Quantify Your Achievements:Employers love numbers! When drafting your CV, highlight your achievements with quantifiable results. For instance, mention how your data analysis led to a certain percentage increase in efficiency or revenue at a previous job or project. These details can really make your application pop!

Craft a Tailored Cover Letter:For a full-time role at Angi, your cover letter should reflect your passion for data science and your excitement about the specific projects or values of the company. Dive into why you’re a good fit, how your skills align with their needs, and any unique perspectives you can bring to the team.

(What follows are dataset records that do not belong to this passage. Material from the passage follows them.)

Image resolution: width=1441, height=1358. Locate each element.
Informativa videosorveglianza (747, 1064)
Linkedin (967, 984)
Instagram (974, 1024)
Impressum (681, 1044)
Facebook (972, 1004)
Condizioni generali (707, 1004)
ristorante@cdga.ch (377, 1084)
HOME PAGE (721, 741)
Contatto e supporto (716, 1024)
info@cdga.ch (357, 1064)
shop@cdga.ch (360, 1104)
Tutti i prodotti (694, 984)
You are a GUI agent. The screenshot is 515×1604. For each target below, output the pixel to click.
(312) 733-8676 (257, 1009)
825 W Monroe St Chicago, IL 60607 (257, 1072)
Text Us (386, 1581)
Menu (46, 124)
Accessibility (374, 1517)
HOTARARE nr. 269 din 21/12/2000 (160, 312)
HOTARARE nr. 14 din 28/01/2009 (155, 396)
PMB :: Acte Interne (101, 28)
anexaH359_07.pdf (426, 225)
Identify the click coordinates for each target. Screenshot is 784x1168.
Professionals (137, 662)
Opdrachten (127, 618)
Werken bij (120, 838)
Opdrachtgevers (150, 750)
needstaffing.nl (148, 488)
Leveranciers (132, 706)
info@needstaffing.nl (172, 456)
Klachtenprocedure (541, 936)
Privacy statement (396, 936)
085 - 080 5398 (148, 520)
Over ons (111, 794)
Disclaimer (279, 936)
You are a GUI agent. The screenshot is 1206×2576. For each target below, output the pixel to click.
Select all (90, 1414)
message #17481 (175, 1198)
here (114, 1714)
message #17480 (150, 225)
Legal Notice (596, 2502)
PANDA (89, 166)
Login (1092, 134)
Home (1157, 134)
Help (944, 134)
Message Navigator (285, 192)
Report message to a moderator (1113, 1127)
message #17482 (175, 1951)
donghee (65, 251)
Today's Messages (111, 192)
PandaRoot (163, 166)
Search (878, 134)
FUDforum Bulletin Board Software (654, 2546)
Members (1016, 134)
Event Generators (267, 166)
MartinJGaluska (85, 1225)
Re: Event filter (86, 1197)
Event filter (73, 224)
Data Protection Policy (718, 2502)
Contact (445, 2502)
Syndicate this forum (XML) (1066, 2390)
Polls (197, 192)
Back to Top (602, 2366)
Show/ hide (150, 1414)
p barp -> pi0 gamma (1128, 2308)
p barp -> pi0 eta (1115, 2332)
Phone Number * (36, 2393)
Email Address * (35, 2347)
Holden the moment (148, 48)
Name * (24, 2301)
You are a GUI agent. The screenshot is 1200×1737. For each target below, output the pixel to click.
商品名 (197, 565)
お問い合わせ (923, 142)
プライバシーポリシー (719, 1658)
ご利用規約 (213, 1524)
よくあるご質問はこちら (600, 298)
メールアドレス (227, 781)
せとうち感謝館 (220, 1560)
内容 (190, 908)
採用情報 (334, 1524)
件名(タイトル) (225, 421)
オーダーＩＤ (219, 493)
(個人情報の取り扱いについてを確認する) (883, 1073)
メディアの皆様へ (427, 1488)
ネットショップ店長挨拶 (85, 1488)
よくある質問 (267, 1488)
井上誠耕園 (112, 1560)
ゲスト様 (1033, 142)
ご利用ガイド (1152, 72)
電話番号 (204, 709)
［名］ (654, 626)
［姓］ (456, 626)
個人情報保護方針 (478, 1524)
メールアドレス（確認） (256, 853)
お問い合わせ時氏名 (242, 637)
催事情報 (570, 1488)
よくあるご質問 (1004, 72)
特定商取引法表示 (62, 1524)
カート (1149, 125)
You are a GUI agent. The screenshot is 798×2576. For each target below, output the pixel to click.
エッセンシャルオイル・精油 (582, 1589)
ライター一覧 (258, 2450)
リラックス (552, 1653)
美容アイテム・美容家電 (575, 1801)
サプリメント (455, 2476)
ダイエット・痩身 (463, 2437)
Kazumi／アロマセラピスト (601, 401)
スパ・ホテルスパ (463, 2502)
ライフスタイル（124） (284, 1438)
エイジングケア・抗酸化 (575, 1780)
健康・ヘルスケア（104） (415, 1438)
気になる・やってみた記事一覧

Stand Out with Relevant Courses and Certifications:Although experience talks, relevant courses or certifications can be your ticket to impressing hiring managers at Angi. Mention any standout courses you've completed that equipped you with essential skills, such as machine learning certifications or data visualisation courses. This shows your commitment to continuously developing your skills in the field!

How to prepare for a job interview at Angi

Brush Up on Your Statistics

For a data science role, we need to seriously sharpen our statistics skills. Get ready to tackle technical questions on probability distributions, hypothesis testing, and regression analysis. These are often the bread and butter of data science interviews, so don't just skim over them!

Showcase Your Projects

Prepare a killer portfolio showcasing your data science projects. We should include details about the datasets used, the tools and techniques applied, and the impact of your findings. If we can walk them through a particularly challenging project or a cool visualisation that had real-world implications, it’ll really make us stand out!

Get Comfortable with Python and R

Most data science positions require us to be proficient in programming languages like Python and R. We should practice common libraries like pandas, NumPy, and scikit-learn, and be ready for live coding exercises or algorithm questions. Showing off our coding chops can really impress the interviewers at Angi!

Prepare for Case Studies

Expect to encounter real-world case studies during the interview. We might be asked how we’d approach a data problem or analyse a dataset to extract insights. It's essential to think out loud and demonstrate our problem-solving process so that the interviewer can see our logical thinking in action.